If we use the digital retail space as an example, some of the biggest day-to-day operational questions can be answered using web data.
Such as:
‘What are my competitor’s best selling products?’
The data points that can best help answer this question are:
- Competitor inventory monitoring, such as collecting data on which Stock Keeping Units (SKUs) have the highest Sell-Through Rates (STRs). SKUs include additional product attributes such as color, manufacturer, model, and warranty terms. This means that businesses can also look for correlations between one of these attributes, and above-average STRs.
- Positive customer ratings, and consumer sentiment on reviews indicating that the item’s quality, and delivery was satisfactory as far as consumers are concerned.
- High positioning in marketplace search results indicating that the marketplace’s algorithm identifies this product as being in high demand, and the seller as reliable.
‘What dynamic pricing strategy will help us corner our market?’
Dynamic pricing doesn’t necessarily mean lowering your pricing but rather customizing it to target consumers. Relevant data points in this respect include:
- Pricing items based on the zip code a prospect is accessing your site from. Serving higher prices to people living in more well-to-do areas, and lower prices to folks who live in less well-off places.
- Supply, and demand data indicating when competitors’ inventory levels are low, and demand is high (this is when prices should be raised) or when market inventory is abundant across-the-board and demand is low/moderate (this is when prices should be lowered).
‘How do I perform product matching for each individual product?’
Relevant data points include:
- Cross-referencing item specifics in order to confirm two item’s compatibility.
- Comparing listing titles – specifically looking at title length, keywords included, and sentence structure to determine if you are comparing oranges to oranges.
- Seeing how item visuals match up in terms of angles, styling, and quantity of images.
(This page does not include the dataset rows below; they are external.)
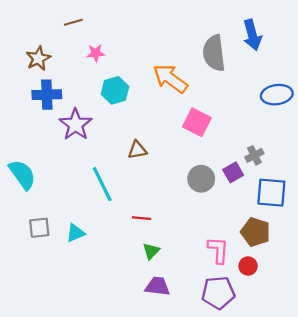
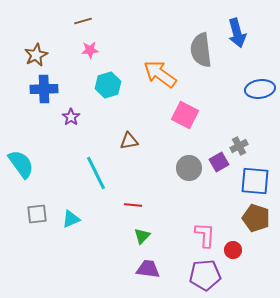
brown line: (73, 22) -> (83, 21), moved
purple star: (76, 124) -> (71, 117), size x0.6
brown pentagon: (255, 232) -> (256, 218), moved

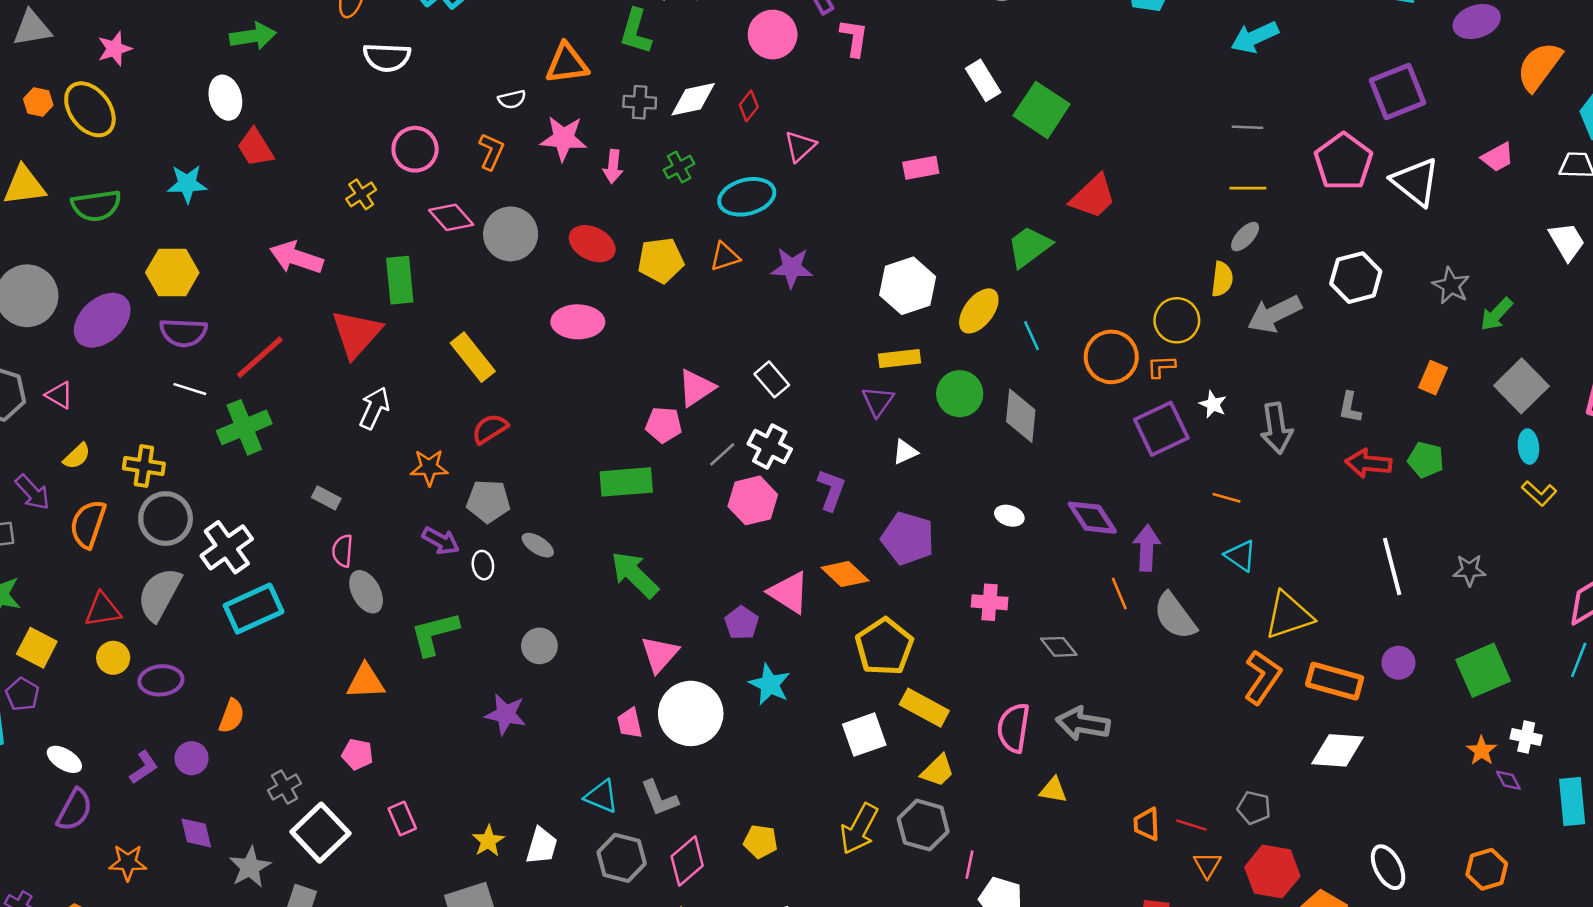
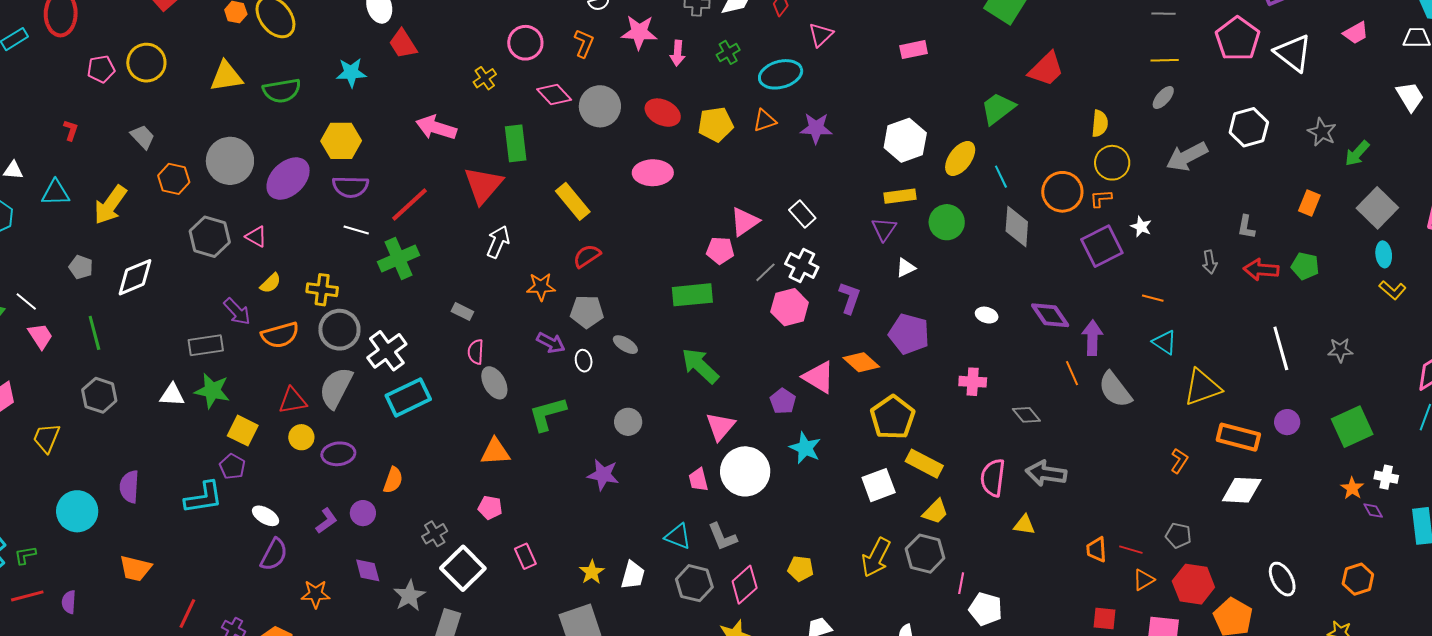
yellow semicircle: (1222, 279) -> (1100, 124), moved
gray diamond: (1021, 416) -> (1017, 226), moved
gray arrow: (1276, 428) -> (1210, 262), moved, size x0.6
orange semicircle: (88, 524) -> (280, 335), turned -123
orange L-shape: (1263, 677) -> (1179, 461), moved, size x0.6
orange triangle: (1207, 865) -> (1144, 580), turned 30

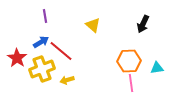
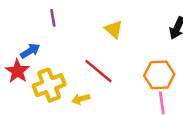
blue arrow: (41, 42) -> (30, 51), moved
red line: (61, 51) -> (99, 71), moved

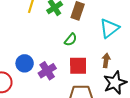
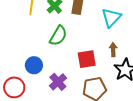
green semicircle: (71, 40) -> (58, 36), moved, size x1.5
purple cross: (47, 71) -> (58, 82), moved

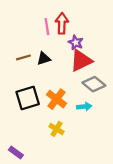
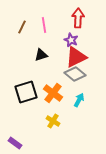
red arrow: (62, 23) -> (78, 18), moved
brown line: (23, 57) -> (22, 27), moved, turned -48
gray diamond: (94, 84) -> (75, 74), moved
cyan arrow: (84, 107) -> (79, 100), turned -56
Competitors intentionally mesh-up these product identifiers in order to make it harder to compete, once data is used to dispel these smoke clouds, competing becomes much more straightforward.
‘Which categories, and brands are trending in specific geolocations?’
Relevant data points in this regard would be:
- Shipping data indicating what percentage of competitor sales are being sent to which regions, countries, and cities.
- Language detection including scanning the web for localization efforts by competitors, e.g. identifying an English language listing translated into French, German, and Japanese.
‘Where are there customer satisfaction gaps we can capitalize on?’
Using Natural Language Processing (NLP), text-heavy data points can be mined for consumer sentiment on specific items or broader solutions using data points such as:
- How people are reacting to an item on social media either on a video product review on YouTube or a Reddit thread discussing a product category.
- Customer reviews either on or off the marketplace where items are being sold. This is especially true of customers’ reactions to competitor products. Typically one or more specific points of contention can be picked up, and capitalized on. E.g. Slow shipping, lack of customer support, missing parts etc.
‘How do I keep track of competitor product offers that are constantly changing? ’
Relevant data points include:
- Scanning competitor stores, websites, and other Points of Sale (PoS) in real-time, discovering new products and categories that your company can start competing with/in.
- Collecting information on publicly available product catalogs so that your business can receive alerts when a new product is introduced into the inventory pool.
But obtaining web data is not so easy
The sad truth however is that actually being able to obtain customer/competitor web data in real-time, and in a structured format that can be utilized by algorithms immediately is not as simple as it sounds.
To accomplish this, professionals will need:
- Infrastructure (hardware and software) such as cloud servers, networks, Application Programming Interfaces (APIs), and regular code changes based on target site architecture changes.
- Technical teams including an extensive group of engineers as well as IT, and DevOps personnel.
- Data preparation as information is typically collected in its most basic, unstructured form. It typically needs further processing including removing duplicates, cleaning corrupted files, enriching datasets with missing information, and structuring data into a usable CSV or JSON file format.
And yet now there is hope
In recent months new autonomous data collection tools have been released. These are fully automated Web Scraper IDEs that do not require any in-house infrastructure. They build on previously developed data technology including:
- Artificial Intelligence that takes care of cleaning, matching, synthesizing, and processing data sets.
- Structuring target web data, and formatting it (JSON, CSV, HTML, or XSLS) so that it’s ready-to-use, and can be analyzed.
- Machine Learning identifies target site structure changes on an ongoing basis to help avoid blocks, and smoothly retrieve data
All of this means that executives can start answering their business questions using user-generated data collected in real-time, empowering them to make smarter decisions, while creating more meaningful corporate value.